I would be challenged to effectively articulate my satisfaction with my 150W machine. It is not singularly the power that is overwhelmingly satisfying. The machine itself is so well refined.

Some examples of the refinement are:

My motorized Z is driven by TWO beefy steppers. My former 100W machine, just one stepper and it sometimes struggled to raise or lower the 24 x 36 bed with the added honeycomb table and material weight added.

My access door / lid is huge and offers incredible access into the working area and easy view into the machine.

The Ruida controller and panel are the nicer 6445 having a larger display and Dedicated Z control panel operation.

The machine sits on leveling and locking casters (instead of leveling feet). It is a very nice feature.
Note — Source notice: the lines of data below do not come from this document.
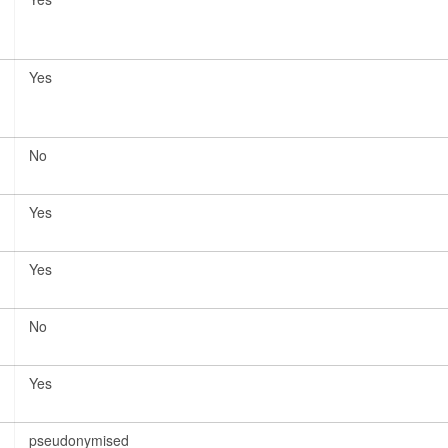
Yes
No
Yes
Yes
No
Yes
pseudonymised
And in addition to how the machine came to me configured, I have a lot of customization that I have applied to it.

I think thats a really good Idea, I detest inkscape with a vengeance and never thought of using this software to do that, Do you think you could output the file to SVG then import into Easel to generate the tool paths for my cnc?

I’m starting to know my way around Lightburn really well now and never thought of using it for my CNC, I been playing with Easel and its limited non pay functionality and I dont like Carbide create that much. I’m a hobbyist and dont want to spends hundreds and hundreds on a piece of CNC software where i dont get a real return for my money as I dont make things to sell on it. I

ts just for the pleasure of doing something for myself or friends at the moment while I recover from an long term illness.